Division of Cardiology, Department of Medicine, McAllister Heart Institute, University of North Carolina at Chapel Hill, Chapel Hill, NC, USA.
Division of Hematology and Oncology, McAllister Heart Institute, Department of Medicine, University of North Carolina at Chapel Hill, Chapel Hill, NC, USA.
Thromb Res. 2018 Jul;167:128-134. doi: 10.1016/j.thromres.2018.05.015. Epub 2018 May 17.
Rivaroxaban selectively inhibits factor Xa (FXa), which plays a central role in blood coagulation. In addition, FXa activates protease-activated receptor-2 (PAR-2). We have shown that PAR-2 mice exhibit less cardiac dysfunction after cardiac injury.
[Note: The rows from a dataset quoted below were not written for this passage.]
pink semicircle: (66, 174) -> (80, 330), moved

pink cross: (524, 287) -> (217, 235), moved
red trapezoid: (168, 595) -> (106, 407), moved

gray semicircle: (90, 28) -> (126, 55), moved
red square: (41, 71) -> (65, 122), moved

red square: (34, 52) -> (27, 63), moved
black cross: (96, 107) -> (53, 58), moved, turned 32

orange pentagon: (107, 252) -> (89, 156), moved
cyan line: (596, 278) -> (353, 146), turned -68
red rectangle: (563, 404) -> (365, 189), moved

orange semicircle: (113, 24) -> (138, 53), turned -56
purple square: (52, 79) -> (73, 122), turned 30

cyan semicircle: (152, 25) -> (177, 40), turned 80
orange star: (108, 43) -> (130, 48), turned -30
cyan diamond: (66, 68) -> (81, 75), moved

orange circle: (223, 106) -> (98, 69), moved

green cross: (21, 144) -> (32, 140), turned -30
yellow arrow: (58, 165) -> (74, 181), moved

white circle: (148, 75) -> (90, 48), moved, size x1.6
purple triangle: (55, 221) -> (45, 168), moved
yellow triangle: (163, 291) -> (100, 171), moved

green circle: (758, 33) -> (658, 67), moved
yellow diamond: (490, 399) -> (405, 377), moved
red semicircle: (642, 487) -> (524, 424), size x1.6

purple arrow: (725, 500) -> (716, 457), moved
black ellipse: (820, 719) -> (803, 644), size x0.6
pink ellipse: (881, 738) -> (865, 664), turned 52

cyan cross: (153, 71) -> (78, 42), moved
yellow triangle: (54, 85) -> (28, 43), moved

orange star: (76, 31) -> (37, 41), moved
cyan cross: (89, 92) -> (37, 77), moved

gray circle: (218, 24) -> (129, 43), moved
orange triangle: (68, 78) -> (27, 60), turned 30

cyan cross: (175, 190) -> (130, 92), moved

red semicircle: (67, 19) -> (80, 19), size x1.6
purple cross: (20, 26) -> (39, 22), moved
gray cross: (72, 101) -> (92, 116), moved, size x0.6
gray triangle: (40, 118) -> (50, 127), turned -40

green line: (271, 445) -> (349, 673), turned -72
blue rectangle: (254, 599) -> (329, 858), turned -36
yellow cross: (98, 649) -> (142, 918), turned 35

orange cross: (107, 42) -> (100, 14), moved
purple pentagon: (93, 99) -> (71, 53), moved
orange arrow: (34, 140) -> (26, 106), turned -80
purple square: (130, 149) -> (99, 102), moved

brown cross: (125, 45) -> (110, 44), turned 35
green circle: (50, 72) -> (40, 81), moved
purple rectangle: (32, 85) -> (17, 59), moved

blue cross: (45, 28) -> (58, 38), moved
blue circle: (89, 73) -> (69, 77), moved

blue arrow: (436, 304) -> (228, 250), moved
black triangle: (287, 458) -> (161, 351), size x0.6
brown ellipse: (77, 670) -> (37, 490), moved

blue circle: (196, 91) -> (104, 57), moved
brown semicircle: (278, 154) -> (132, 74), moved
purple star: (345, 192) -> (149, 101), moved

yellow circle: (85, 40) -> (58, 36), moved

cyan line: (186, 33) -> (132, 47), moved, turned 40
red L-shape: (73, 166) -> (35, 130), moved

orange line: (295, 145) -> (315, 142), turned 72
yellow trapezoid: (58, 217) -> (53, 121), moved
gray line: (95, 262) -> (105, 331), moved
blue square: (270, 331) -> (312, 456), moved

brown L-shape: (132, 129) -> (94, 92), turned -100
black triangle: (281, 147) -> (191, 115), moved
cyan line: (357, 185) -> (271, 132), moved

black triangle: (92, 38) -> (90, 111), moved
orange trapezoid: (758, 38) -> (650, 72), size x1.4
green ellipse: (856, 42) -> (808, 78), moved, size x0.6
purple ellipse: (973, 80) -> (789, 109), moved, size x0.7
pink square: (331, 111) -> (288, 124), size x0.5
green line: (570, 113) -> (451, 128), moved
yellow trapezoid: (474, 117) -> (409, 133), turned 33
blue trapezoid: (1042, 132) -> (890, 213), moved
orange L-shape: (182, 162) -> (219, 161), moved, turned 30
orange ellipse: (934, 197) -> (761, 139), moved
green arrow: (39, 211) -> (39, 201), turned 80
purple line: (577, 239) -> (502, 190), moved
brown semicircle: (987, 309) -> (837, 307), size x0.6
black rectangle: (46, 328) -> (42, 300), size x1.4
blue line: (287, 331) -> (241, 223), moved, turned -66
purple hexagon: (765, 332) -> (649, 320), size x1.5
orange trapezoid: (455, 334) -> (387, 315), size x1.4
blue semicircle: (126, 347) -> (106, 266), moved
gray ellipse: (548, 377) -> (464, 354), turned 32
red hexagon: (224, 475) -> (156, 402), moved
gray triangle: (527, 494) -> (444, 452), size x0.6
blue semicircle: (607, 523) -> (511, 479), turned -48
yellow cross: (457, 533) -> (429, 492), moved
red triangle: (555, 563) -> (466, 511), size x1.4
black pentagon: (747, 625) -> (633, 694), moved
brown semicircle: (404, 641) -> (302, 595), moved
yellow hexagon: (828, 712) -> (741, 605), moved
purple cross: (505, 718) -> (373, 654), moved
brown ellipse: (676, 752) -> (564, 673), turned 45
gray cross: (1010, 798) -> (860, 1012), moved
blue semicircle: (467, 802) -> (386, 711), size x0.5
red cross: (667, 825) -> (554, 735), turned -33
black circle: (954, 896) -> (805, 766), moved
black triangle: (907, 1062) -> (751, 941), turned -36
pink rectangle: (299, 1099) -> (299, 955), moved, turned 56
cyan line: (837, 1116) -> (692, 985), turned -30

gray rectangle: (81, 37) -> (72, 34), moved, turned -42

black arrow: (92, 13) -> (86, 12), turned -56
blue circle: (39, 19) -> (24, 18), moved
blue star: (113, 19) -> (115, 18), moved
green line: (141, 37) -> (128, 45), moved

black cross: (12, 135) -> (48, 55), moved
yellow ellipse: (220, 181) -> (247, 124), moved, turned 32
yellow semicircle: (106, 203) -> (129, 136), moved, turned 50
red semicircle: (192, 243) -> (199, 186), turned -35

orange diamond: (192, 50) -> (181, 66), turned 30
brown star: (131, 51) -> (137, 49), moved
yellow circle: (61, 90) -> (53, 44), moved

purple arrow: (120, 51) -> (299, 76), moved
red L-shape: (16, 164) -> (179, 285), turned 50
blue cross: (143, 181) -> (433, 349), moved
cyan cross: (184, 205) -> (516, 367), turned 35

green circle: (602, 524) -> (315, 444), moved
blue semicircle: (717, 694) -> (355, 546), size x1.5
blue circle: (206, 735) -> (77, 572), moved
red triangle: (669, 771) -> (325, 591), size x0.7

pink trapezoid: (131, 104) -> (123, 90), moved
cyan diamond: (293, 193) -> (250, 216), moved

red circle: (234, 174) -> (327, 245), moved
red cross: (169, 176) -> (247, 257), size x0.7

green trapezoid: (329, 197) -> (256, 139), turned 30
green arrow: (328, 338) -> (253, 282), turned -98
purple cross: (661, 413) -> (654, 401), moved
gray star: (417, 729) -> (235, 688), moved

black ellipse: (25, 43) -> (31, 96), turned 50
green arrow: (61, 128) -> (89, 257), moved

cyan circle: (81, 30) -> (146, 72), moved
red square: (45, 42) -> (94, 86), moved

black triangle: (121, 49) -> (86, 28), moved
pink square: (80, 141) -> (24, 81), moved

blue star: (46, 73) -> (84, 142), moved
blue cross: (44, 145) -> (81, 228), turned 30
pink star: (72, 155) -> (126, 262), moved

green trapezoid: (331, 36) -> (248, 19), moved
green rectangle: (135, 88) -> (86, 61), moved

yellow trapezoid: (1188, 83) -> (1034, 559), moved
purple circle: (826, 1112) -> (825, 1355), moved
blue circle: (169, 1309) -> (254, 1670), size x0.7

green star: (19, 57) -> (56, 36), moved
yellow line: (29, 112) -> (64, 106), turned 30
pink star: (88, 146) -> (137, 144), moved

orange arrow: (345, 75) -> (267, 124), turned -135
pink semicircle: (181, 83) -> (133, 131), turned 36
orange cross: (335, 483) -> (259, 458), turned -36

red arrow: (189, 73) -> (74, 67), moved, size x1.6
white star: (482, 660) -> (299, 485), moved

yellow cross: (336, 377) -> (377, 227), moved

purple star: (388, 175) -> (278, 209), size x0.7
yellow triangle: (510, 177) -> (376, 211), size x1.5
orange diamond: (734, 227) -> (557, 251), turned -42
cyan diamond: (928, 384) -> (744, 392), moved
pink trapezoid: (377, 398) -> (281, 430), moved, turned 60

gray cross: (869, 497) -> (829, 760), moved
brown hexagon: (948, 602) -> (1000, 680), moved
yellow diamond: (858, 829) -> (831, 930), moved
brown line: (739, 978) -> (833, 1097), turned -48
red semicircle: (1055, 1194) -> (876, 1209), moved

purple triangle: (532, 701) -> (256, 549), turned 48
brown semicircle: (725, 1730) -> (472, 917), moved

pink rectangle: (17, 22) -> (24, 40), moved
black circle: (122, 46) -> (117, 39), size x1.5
Wild-type (WT) and PAR-2 mice were subjected to left anterior descending artery (LAD) ligation to induce cardiac injury and heart failure. Mice received either placebo or rivaroxaban chow either starting at the time of surgery or 3 days after surgery and continued up to 28 days. Cardiac function was measured by echocardiography pre-surgery and 3, 7 and 28 days after LAD ligation. We also measured anticoagulation, intravascular thrombi, infarct size, cardiac hypertrophy and inflammation at various times.
Rivaroxaban increased the prothrombin time and inhibited the formation of intravascular thrombi in mice subjected to LAD ligation. WT mice receiving rivaroxaban immediately after surgery had similar infarct sizes at day 1 as controls but exhibited significantly less impairment of cardiac function at day 3 and beyond compared to the placebo group. Rivaroxaban also inhibited the expansion of the infarct at day 28. Rivaroxaban did not significantly affect the expression of inflammatory mediators or a neutrophil marker at day 2 after LAD ligation. Delaying the start of rivaroxaban administration until 3 days after surgery failed to preserve cardiac function. In addition, rivaroxaban did not reduce cardiac dysfunction in PAR-2 mice.
Early administration of rivaroxaban preserves cardiac function in mice after LAD ligation.
利伐沙班选择性抑制因子 Xa(FXa),FXa 在血液凝固中起着核心作用。此外,FXa 还能激活蛋白酶激活受体-2(PAR-2)。我们已经证明,PAR-2 小鼠在心脏损伤后表现出较少的心脏功能障碍。
野生型(WT)和 PAR-2 小鼠接受左前降支(LAD)结扎以诱导心脏损伤和心力衰竭。小鼠接受安慰剂或利伐沙班饲料,要么在手术时开始,要么在手术后 3 天开始,并持续至 28 天。在 LAD 结扎前、后 3、7 和 28 天通过超声心动图测量心脏功能。我们还在不同时间测量了抗凝、血管内血栓形成、梗死面积、心脏肥大和炎症。
利伐沙班增加了凝血酶原时间并抑制了 LAD 结扎小鼠血管内血栓的形成。手术后立即接受利伐沙班的 WT 小鼠在第 1 天的梗死面积与对照组相似,但与安慰剂组相比,在第 3 天及以后的心脏功能受损明显较小。利伐沙班还抑制了第 28 天的梗死扩张。利伐沙班在 LAD 结扎后第 2 天对炎症介质或中性粒细胞标志物的表达没有显著影响。延迟开始利伐沙班治疗直到手术后 3 天未能保留心脏功能。此外,利伐沙班并未减少 PAR-2 小鼠的心脏功能障碍。
在 LAD 结扎后早期给予利伐沙班可保留小鼠的心脏功能。